PERFORMANCE: The Care Quality Commission said the trust passed both of the standards relating to dignity and nutrition it inspected during a spot check as part of a wider investigation into how older patients are treated.
The regulator checked two “essential standards” of care during an inspection at the trust’s Ealing Hospital, on 14 April.
Inspectors observed how people were being cared for, talked with patients, talked with staff, and checked records.
The standards assessed were:
- People should be treated with respect, involved in discussions about their care and treatment and able to influence how the service is run
- Food and drink should meet people’s individual dietary needs
The CQC concluded that overall the Ealing Hospital was meeting both essential standards.
In its report, the regulator said: “The majority of patients were satisfied with their experiences of care and treatment at Ealing Hospital.
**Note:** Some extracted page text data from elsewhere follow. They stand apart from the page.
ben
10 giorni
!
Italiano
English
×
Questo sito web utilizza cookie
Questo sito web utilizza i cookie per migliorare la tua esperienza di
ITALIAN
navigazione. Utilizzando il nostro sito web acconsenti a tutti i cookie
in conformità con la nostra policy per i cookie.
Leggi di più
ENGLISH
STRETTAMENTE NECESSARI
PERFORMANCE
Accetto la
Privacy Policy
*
They told us that their needs had been recognised, staff treated them with respect and they were informed about their care.
“Staff provided care to meet individual patients needs however the documentation of personal preferences and wishes could be improved.”
It added: “The trust was committed to ensuring patients benefit from a good diet and had sufficient fluids. Staff ensured that nutritional risks were identified and that patients received meals that met their individual religious and cultural requirements. In general individual preferences were taken into account but were not always clearly identified.
“Patients who required assistance generally received the level of support they required. On the occasions when there are high numbers of people requiring assistance, the trust should review how additional support can be provided.”
The regulator visited 100 hospitals as part of its programme of inspections on older patients’ treatment and is currently publishing them in batches, of which this is the fourth.